-------- THE INPUT --------

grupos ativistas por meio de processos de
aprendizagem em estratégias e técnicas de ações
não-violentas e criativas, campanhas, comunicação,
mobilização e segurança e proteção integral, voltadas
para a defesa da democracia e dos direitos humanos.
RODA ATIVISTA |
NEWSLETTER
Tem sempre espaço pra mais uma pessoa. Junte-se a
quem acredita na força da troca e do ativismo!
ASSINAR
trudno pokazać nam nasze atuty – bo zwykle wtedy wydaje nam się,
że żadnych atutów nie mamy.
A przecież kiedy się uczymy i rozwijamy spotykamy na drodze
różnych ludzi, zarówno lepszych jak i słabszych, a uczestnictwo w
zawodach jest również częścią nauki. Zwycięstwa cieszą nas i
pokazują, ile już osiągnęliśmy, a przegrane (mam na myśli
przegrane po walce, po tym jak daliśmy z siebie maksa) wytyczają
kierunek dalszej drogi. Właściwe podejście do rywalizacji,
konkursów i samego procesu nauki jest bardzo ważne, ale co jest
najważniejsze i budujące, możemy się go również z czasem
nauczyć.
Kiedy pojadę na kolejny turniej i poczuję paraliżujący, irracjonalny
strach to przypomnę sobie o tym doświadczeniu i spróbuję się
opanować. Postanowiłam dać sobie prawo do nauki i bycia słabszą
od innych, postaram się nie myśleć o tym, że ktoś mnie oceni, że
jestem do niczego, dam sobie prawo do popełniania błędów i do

--------
-------- THE INPUT --------

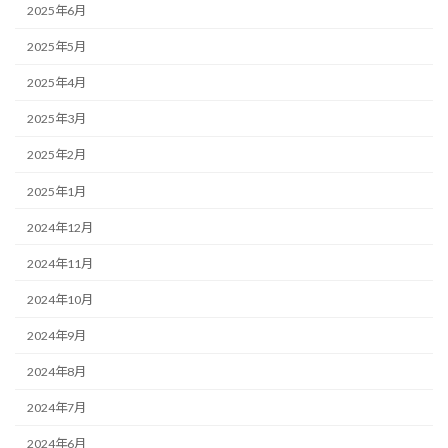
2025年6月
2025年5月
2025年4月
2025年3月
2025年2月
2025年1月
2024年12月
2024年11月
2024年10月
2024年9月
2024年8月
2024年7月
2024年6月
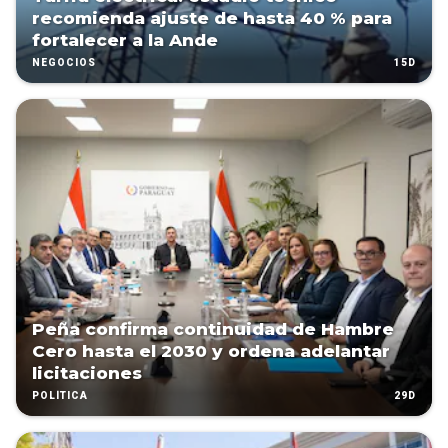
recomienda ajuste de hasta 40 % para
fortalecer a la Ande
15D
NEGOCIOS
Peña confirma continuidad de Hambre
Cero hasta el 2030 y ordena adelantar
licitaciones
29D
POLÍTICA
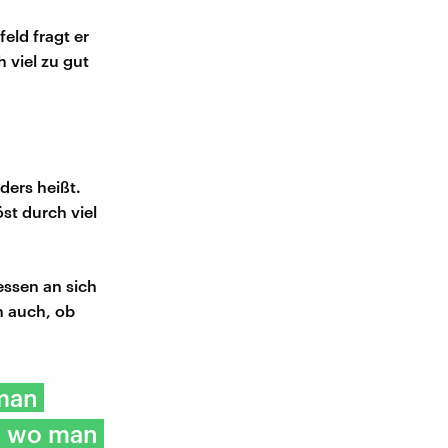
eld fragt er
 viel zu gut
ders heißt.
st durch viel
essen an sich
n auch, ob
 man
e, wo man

--------

▸ **PROBLEM**: Note every line of the entries in which "przegrane" appears, and copy it down.

▸ **THE COMPLETED TASK**:
pokazują, ile już osiągnęliśmy, a przegrane (mam na myśli
przegrane po walce, po tym jak daliśmy z siebie maksa) wytyczają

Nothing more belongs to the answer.